Potrety Liz - szczerze zastanawiałam się, czy na to w ogóle głosować, ale się przemogłam. Zresztą - dla Midwest Max wszystko. Aczkolwiek przy portrecie Maxa miałam pewne wątpliwości - czy Freefall to jest takie gdzie Max jest pilotem czy znowu mieszam tytuły? Mniejsza z tym, i tak zagłosowałam na Kath7. Teraz Isabel - ha! To chyba jasne, że stanowczo wybrałam serię Karen jako Supporting... I przy Michaelu też. Sama nie wiem, gdzie mi się bardziej podobał, choć w
MBMae za bardzo przypominał chodzący seks... ale potem z tego wyszedł, na szczęście. Tak więc Karen. Alexa zupełnie pominęłam - jakoś nigdy nie pałałam do niego szczególną sympatią i prawdę mówiąc opowiadania z nim/o nim omijam szerokim łukiem. Kyle -
Secrets! Ale chyba nie muszę mówić, że w kategorii Lead Portayal in na UC Fic zdecydowanie wygrywa Max z
MBW - ooochchhhh, uosobienie najwspanialszego i najsłodszego Maxa. What a man... Potret duplikata - no, cóż, zagłosowałam na Zana w "

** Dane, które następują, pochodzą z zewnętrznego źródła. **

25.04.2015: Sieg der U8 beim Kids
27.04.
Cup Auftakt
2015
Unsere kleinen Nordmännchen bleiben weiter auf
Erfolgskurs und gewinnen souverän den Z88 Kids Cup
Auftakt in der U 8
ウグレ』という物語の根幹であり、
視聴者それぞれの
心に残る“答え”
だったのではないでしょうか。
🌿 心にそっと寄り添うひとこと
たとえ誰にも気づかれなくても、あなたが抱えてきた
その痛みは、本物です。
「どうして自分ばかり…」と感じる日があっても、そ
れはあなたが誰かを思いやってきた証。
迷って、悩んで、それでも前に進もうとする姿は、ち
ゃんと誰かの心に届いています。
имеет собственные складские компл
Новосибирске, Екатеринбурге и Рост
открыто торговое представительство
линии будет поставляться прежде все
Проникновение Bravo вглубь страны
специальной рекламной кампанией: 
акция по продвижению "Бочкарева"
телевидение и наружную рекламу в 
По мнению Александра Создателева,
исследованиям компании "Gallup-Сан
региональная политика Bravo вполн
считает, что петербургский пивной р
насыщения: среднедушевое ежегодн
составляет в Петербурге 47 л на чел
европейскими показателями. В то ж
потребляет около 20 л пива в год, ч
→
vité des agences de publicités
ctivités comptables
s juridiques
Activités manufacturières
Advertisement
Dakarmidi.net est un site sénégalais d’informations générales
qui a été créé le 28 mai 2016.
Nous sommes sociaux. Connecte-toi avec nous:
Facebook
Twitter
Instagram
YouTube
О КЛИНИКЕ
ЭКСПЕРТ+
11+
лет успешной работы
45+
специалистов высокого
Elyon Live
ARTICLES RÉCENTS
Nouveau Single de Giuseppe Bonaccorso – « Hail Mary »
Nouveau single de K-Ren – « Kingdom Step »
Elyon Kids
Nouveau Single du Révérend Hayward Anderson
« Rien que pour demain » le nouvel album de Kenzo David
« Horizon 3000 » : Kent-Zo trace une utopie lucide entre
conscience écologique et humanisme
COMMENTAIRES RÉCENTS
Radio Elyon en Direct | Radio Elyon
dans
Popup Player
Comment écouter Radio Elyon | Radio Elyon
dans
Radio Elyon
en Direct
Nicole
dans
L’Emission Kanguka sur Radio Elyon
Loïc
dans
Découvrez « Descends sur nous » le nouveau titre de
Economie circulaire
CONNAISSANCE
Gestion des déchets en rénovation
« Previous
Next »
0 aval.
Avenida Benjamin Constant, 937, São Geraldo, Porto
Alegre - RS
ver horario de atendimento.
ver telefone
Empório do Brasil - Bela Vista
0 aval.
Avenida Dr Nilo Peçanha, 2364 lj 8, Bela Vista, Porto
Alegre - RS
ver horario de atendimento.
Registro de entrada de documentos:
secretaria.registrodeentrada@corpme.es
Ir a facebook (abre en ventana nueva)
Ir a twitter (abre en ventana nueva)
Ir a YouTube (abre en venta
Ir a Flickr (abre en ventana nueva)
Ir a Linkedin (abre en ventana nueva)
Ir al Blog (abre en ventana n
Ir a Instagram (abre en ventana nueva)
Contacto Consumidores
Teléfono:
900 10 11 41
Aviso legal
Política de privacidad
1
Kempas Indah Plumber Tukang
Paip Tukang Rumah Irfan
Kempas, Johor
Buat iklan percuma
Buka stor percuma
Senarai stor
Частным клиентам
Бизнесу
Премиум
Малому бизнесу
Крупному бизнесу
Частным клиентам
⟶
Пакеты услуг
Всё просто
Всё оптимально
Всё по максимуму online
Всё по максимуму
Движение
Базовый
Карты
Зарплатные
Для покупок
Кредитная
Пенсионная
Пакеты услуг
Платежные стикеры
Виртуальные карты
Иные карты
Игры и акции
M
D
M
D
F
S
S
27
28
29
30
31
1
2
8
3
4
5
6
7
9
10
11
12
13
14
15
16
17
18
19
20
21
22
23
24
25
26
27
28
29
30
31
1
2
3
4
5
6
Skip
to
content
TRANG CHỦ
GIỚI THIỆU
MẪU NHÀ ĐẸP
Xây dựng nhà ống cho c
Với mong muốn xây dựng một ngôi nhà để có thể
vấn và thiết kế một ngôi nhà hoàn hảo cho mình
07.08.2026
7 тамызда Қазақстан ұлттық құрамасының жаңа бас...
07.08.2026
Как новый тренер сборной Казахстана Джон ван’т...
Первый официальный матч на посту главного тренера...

Drugich Szansach"... Nie to, żeby mi się jakoś specjalnie podobał, ale to jeden z nielicznych fików z Liz i duplikatem od których mnie nie skręca. Supporting Character - Sean u Kath - w końcu to Kath... A
Sins Of The Father były świetne. I teraz najlepszy portret crossoverowy - no chwila, tam jest Brooke!!! To chyba naturalne, że jest dla mnie najlepszym portetem - nie ma to jak OTH
![Very Happy :D](./images/smilies/icon_biggrin.gif)
to raz. Dwa - że fik jest autorstwa Kath, a na nią można głosować na ślepo. A trzy to to, że istotnie Brooke jest tam rewelacyjnie przedstawiona, nie jako pusta cheerleaderka, ale jako bardzo sympatyczna i wesoła dziewczyna. Swoją drogą bardzo chętnie obejrzałabym taką krzyżówkę tych dwóch seriali, Dan Scott jako maszynka do robienia dzieci - przerobić "ma w każdym porcie narzeczoną" na "ma w każdym stanie dziecko". Opowiadanie ma tylko jedną wadę - jest rzadko uaktualniane, a Max jest odrobinę ciapowaty, ale jakoś mi to nie przeszkadza. Poza tym spodobał mi się pomysł Brooke/Kyle Valenti - nie ma co, pasują do siebie. Co prawda pewnie nie zdobędzie nagrody (to coś na "A" pewnie przebije...
![Evil or Very Mad :evil:](./images/smilies/icon_evil.gif)
), ale i tak Brooke jest tam z charakterkiem. Z tego co pamiętam to sam serial został streszczony przez Lizziett jakoś tak, że w Ameryce z zachwytu sikają po nogach nad OTH, ale cóż, nie wszystko może być tak głębokie jak Klan albo Esmeraldy, nie samymi wybitnymi dziełami literackimi człowiek żyje i po zakończeniu Roswell OTH jest przynajmniej znośne... OK, co do reszty nominacji... Dziecko - czemu nie dziwi mnie obecność Michelle?
![Laughing :lol:](./images/smilies/icon_lol.gif)
No i na koniec - znowu Midwest Max. I bardzo dobrze.
No, to teraz czekamy na kolejną turę głosowania... 7b.